- Genre: Role-playing video game
- Developer: Matt Roszak
- Publisher: Matt Roszak
- Platforms: Browser game Windows iOS Android
- First release: Epic Battle Fantasy May 1, 2009
- Latest release: Epic Battle Fantasy 5 Nov 30, 2018

= Epic Battle Fantasy =

Video game series

Epic Battle Fantasy (often officially shortened to EBF) is a fantasy turn-based indie Action Japanese role-playing video game series created by web animator and game developer Matt Roszak. The series was inspired by the Final Fantasy series and contains many pop-culture references. Originally developed as a browser game using Adobe Flash, the games have since been ported to desktop platforms, and later, mobile platforms. In 2022, Epic Battle Fantasy 5 marks the first game in the series to be released on iOS and Android.

== Characters ==
There are five playable main characters in the Epic Battle Fantasy series.
- Matt - the warrior sword of the team, present since the first game.
- Natalie - the red mage of the team and has been present since the first game. She is the most responsible member of the team, and a frequent source of "fan service".
- Lance - a human soldier that has appeared in each game since Epic Battle Fantasy 2. While he initially serves as the villain, a fascist attempting to conquer the world, in Epic Battle Fantasy 2, he joins the party in all games afterwards. He appears as a regular character in 3 and 4, before becoming a villain and fascist once more in 5 and again rejoining the party.
- Anna - a ranger from Greenwood Village. Though she debuts in the side game called Bullet Heaven, her first appearance in a main series game occurs in Epic Battle Fantasy 4, in which she seeks out Matt, Natalie, and Lance, the prime suspects in the theft of the village's sacred jewel, and leads them into battle with the world's creator, Godcat.
- NoLegs - a blue limbless cat that accompanies the party. He fights with a sword and shield (Called "Cat Toys" in Epic Battle Fantasy 5), though like the other characters, he can wield other weapons and random objects in a similar manner. Despite first appearing in Epic Battle Fantasy as the first boss and assisting the party since Epic Battle Fantasy 2, NoLegs did not become playable until Epic Battle Fantasy 5.

==Games==
- Epic Battle Fantasy - released on May 1, 2009, on Newgrounds. Released in Epic Battle Fantasy Collection on Steam on May 30, 2022.
- Epic Battle Fantasy 2 - released on August 20, 2009, on Newgrounds. Released in Epic Battle Fantasy Collection on Steam on May 30, 2022.
- Epic Battle Fantasy 3 - released on September 1, 2010, on Steam and two weeks later, on September 12, on Newgrounds.
- Epic Battle Fantasy 4 - released on February 24, 2013 on Steam and on March 10 the same year on Newgrounds. The game was also included in the "Overwhelmingly Positive" Humble Bundle released in January 2017.
- Epic Battle Fantasy 5 - released on Steam on November 30, 2018, then on January 21, 2020, on Newgrounds. This game was the first in the series released in both English and Japanese. It was additionally released in French, German, Polish, Russian, traditional and simplified Chinese, and Vietnamese. In late 2022, Epic Battle Fantasy 5 was released on iOS and Android.
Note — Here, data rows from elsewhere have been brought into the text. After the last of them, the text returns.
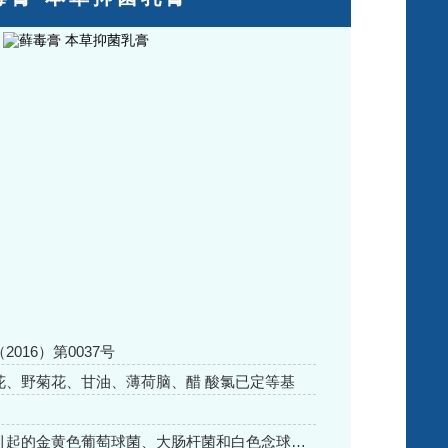
016）第0037号
花、野菊花、甘油、薄荷脑、醋 酸氯已定等基
本品对皮肤引起的金黄色葡萄球菌、大肠杆菌和白色念球菌有抑制作用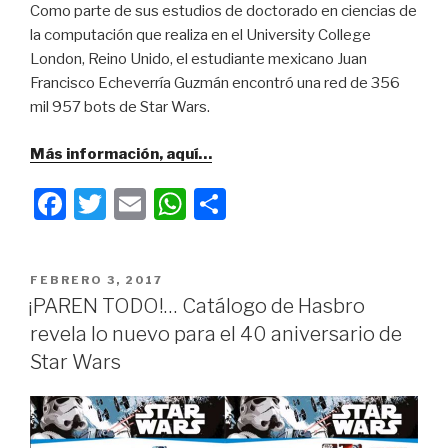
Como parte de sus estudios de doctorado en ciencias de
la computación que realiza en el University College
London, Reino Unido, el estudiante mexicano Juan
Francisco Echeverría Guzmán encontró una red de 356
mil 957 bots de Star Wars.
Más información, aquí…
F
T
E
W
C
a
wi
m
h
o
c
tt
ail
at
m
PUBLICADO
FEBRERO 3, 2017
e
er
s
p
EN
¡PAREN TODO!… Catálogo de Hasbro
b
A
ar
revela lo nuevo para el 40 aniversario de
o
p
tir
Star Wars
o
p
k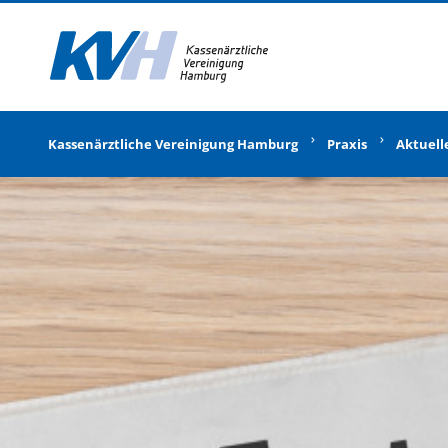
Zur Startseite
Kassenärztliche Vereinigung Hamburg
Praxis
Aktuell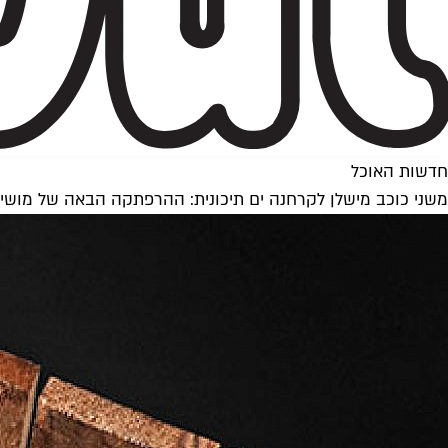
חדשות האוכל
משני כוכב מישלן לקרחנה ים תיכונית: ההרפתקה הבאה של מושי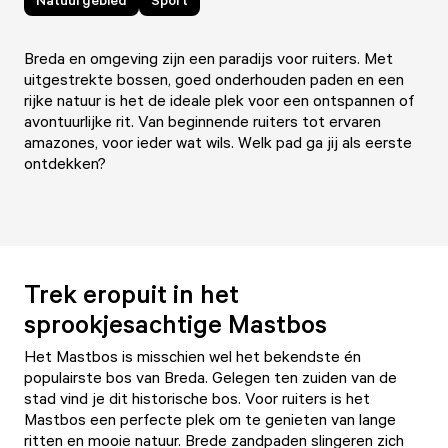
Breda en omgeving zijn een paradijs voor ruiters. Met
uitgestrekte bossen, goed onderhouden paden en een
rijke natuur is het de ideale plek voor een ontspannen of
avontuurlijke rit. Van beginnende ruiters tot ervaren
amazones, voor ieder wat wils. Welk pad ga jij als eerste
ontdekken?
Trek eropuit in het
sprookjesachtige Mastbos
Het Mastbos is misschien wel het bekendste én
populairste bos van Breda. Gelegen ten zuiden van de
stad vind je dit historische bos. Voor ruiters is het
Mastbos een perfecte plek om te genieten van lange
ritten en mooie natuur. Brede zandpaden slingeren zich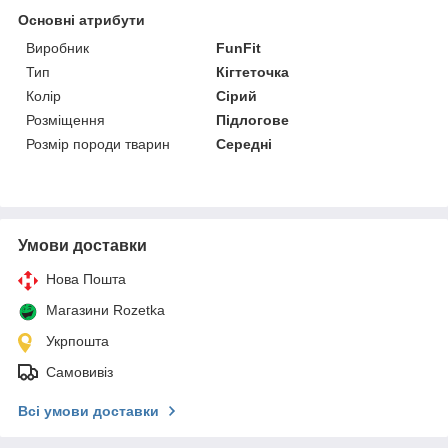
Основні атрибути
Виробник
FunFit
Тип
Кігтеточка
Колір
Сірий
Розміщення
Підлогове
Розмір породи тварин
Середні
Умови доставки
Нова Пошта
Магазини Rozetka
Укрпошта
Самовивіз
Всі умови доставки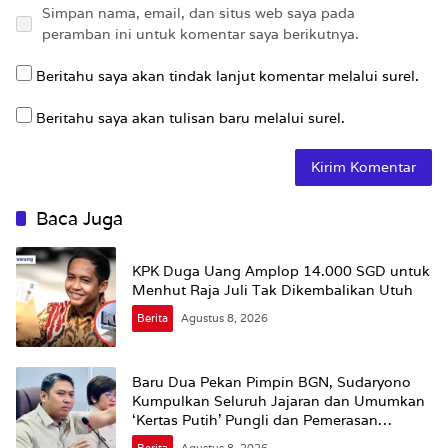
Simpan nama, email, dan situs web saya pada
peramban ini untuk komentar saya berikutnya.
Beritahu saya akan tindak lanjut komentar melalui surel.
Beritahu saya akan tulisan baru melalui surel.
Baca Juga
KPK Duga Uang Amplop 14.000 SGD untuk
Menhut Raja Juli Tak Dikembalikan Utuh
Berita
Agustus 8, 2026
Baru Dua Pekan Pimpin BGN, Sudaryono
Kumpulkan Seluruh Jajaran dan Umumkan
‘Kertas Putih’ Pungli dan Pemerasan
Supplier harus Berhenti Sekarang
Berita
Agustus 8, 2026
There are several spinoff games.

- Bullet Heaven - released on April 2, 2011, on Newgrounds. Its name is a play of the name of its genre, Bullet Hell.
- Adventure Story - released on December 29, 2011, on Newgrounds. It is a platformer game.
- Bullet Heaven 2 - released on November 15, 2015, on Newgrounds, and on December 7, 2015, on Steam.
- Bullet Heaven 3 - a prototype game developed for the Flash Forward Jam hosted by Newgrounds in 2021 using the Ruffle emulator for Flash. It was ranked 3rd place in the games category.
- Epic Battle Fantasy Collection - released on May 30, 2022 on Steam and often shortened to "EBF Collection", it is a spinoff compilation of Matt Roszak's older works. It contains a variety of his older games, each of which have not been previously released on Steam, and most of which have received significant improvements and revisions. In addition, it also has some prototypes, concept art and more old, forgotten or insignificant flash-based materials.

==Reception==
On Destructoid, writer Nior called the series "charming as hell" with a "frankly staggering amount of content on offer."

The third installment received a B score from Japanese gaming site Gekikarareview.com.

Hikaru Nomura of IGN Japan called the fifth installment of the series "an otaku JRPG, made by a JRPG otaku" and gave it an 8/10 in an in-depth review and later included the game on place 3 on his personal 2019 Game of the Year list. It was listed as the best free game of February 2020 on the Italian site ICrewPlay.com.